Sa nouvelle résidence n’a plus rien du lieu enchanté qu’il avait partagé avec Richard Wagner, ce musicien de talent dont il s’était entiché. Les portes du château sont désormais munies de voyants, des barreaux ont été ajoutés aux fenêtres de cette demeure néogothique, les guichets sont inexistants. L’atmosphère est froide, les gardes sont partout mais cela ne semble pas impressionner le souverain qui entend bien jouer un tour à ses gardiens. Il se montre si enjoué, si communicatif, si docile que von Gudden commence à  à se poser lui-même des questions sur son patient. S’est-il trompé en fin de compte ? Le lendemain, Louis II décide de se promener avec pour seule escorte, von Gudden. Le temps est maussade, brumeux et finement pluvieux. Ils sortent avec leurs parapluies. Une sortie qui ne doit durer qu’une heure et qui va faire entrer le roi Louis II à jamais dans l’éternité de l’Histoire. Inquiets de ne pas les voir revenir à la tombée de la nuit, les domestiques, les gendarmes et les villageois organisent une battue. Il leur faudra quelques heures avant de retrouver le corps sans vie du souverain, emmitouflé dans son long manteau, son chapeau orné d’une agrafe de diamant flottant à la surface pris au piège des herbes hautes, et celui de son médecin. Les deux corps portant des traces de lutte. Lorsqu’elle apprend que son cousin s’est officiellement noyé Elizabeth d’Autriche, « l’impératrice de la solitude »,  fond en larmes, étreinte par une soudaine crise mystique. « Louis n’était pas fou. C’était seulement un original perdu dans son rêve. Je veux demander pardon à Dieu pour mes idées de révolte (…)  » crie-t-elle à sa mère, la duchesse Ludovika en Bavière.
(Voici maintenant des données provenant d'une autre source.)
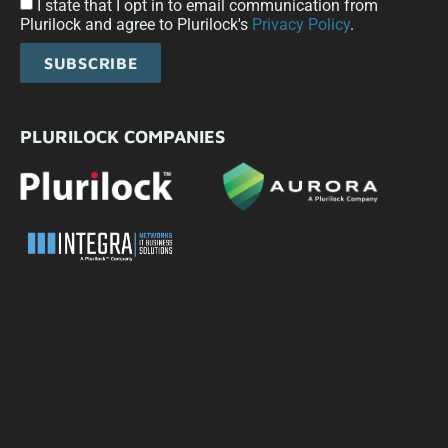
I state that I opt in to email communication from
Plurilock and agree to Plurilock's
Privacy Policy
.
SUBSCRIBE
PLURILOCK COMPANIES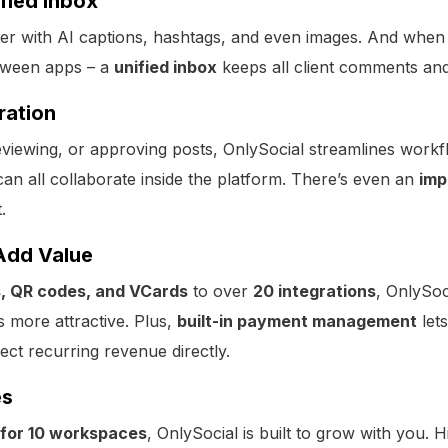
ified Inbox
ster with AI captions, hashtags, and even images. And when 
tween apps – a
unified inbox
keeps all client comments an
ration
 reviewing, or approving posts, OnlySocial streamlines wo
an all collaborate inside the platform. There’s even an
imp
.
Add Value
es, QR codes, and VCards
to over
20 integrations
, OnlySoc
s more attractive. Plus,
built-in payment management
let
lect recurring revenue directly.
es
for 10 workspaces
, OnlySocial is built to grow with you. H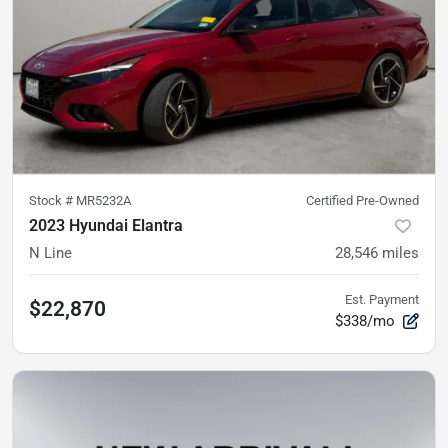
Stock #
MR5232A
Certified Pre-Owned
2023 Hyundai Elantra
N Line
28,546
miles
Est. Payment
$22,870
$338/mo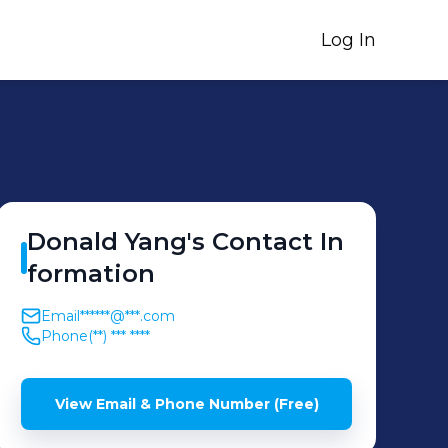
Log In
Donald
Yang
's
Contact In
formation
Email
******@***.com
Phone
(**) *** ****
View Email & Phone Number (Free)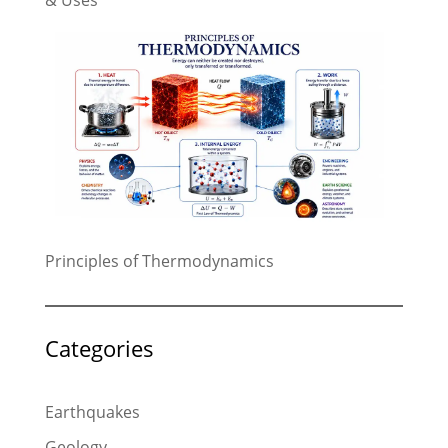
& Uses
Principles of Thermodynamics
Categories
Earthquakes
Geology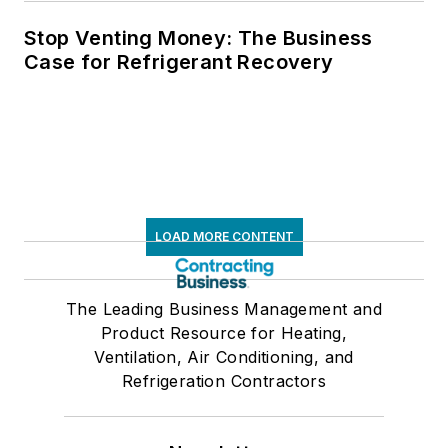
Stop Venting Money: The Business
Case for Refrigerant Recovery
LOAD MORE CONTENT
The Leading Business Management and
Product Resource for Heating,
Ventilation, Air Conditioning, and
Refrigeration Contractors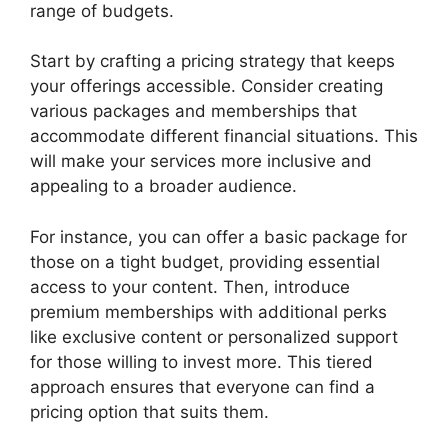
range of budgets.
Start by crafting a pricing strategy that keeps
your offerings accessible. Consider creating
various packages and memberships that
accommodate different financial situations. This
will make your services more inclusive and
appealing to a broader audience.
For instance, you can offer a basic package for
those on a tight budget, providing essential
access to your content. Then, introduce
premium memberships with additional perks
like exclusive content or personalized support
for those willing to invest more. This tiered
approach ensures that everyone can find a
pricing option that suits them.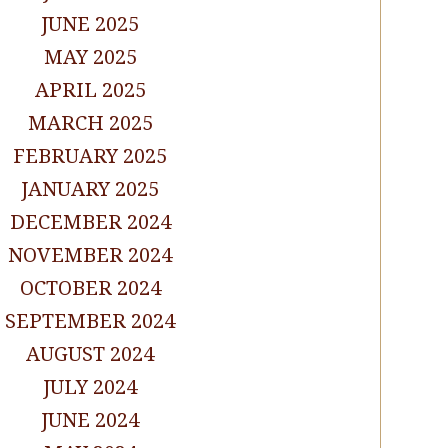
JUNE 2025
MAY 2025
APRIL 2025
MARCH 2025
FEBRUARY 2025
JANUARY 2025
DECEMBER 2024
NOVEMBER 2024
OCTOBER 2024
SEPTEMBER 2024
AUGUST 2024
JULY 2024
JUNE 2024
Manifestation en hommage au roi Louis II @ Franz Xaver Fuchs/SZ/Dynastie

 

Un fantôme attachant 

Depuis plus d’un siècle, le mystère demeure encore non élucidé sur les vraies raisons du décès du roi de Bavière. Assassinat sur fond de complot, suicide, arrêt cardiaque alors qu’il s’apprête à traverser le lac, toutes les hypothèses ont été étudiées sans que les historiens ne soient tombés une seule fois d’accord sur le sujet. A cette époque, pour bien des bavarois, Louis II a été la victime d’une machination orchestrée par le régent, jugé trop proche de la Prusse et des idées d’unification de Bismarck. Lorsque le prince Léopold est réveillé, abasourdi par la nouvelle du décès du roi, il aura cette phrase révélatrice de l’ambiance du moment : « Ils vont dire que je suis l’assassin ».  En  Bavière, on raconte toujours que le jour de sa fête, le roi apparait dans la nuit, arpentant le lac, vieilli par le poids des années qui passent. Abordant toujours le premier passant qu’il croise, il lui pose cette sempiternelle question : « La Bavière est-elle toujours aux mains des prussiens ? ». « Oui » lui répond t-on. Louis II s’éloigne alors tristement pour regagner son caveau en attendant l’année suivante. Une légende qui en dit long sur l’attachement des bavarois pour la figure de ce monarque francophile, romantique,  aux amours contrariés et qui avait songé à abdiquer plus d’une fois pour vivre une simple vie de bourgeois.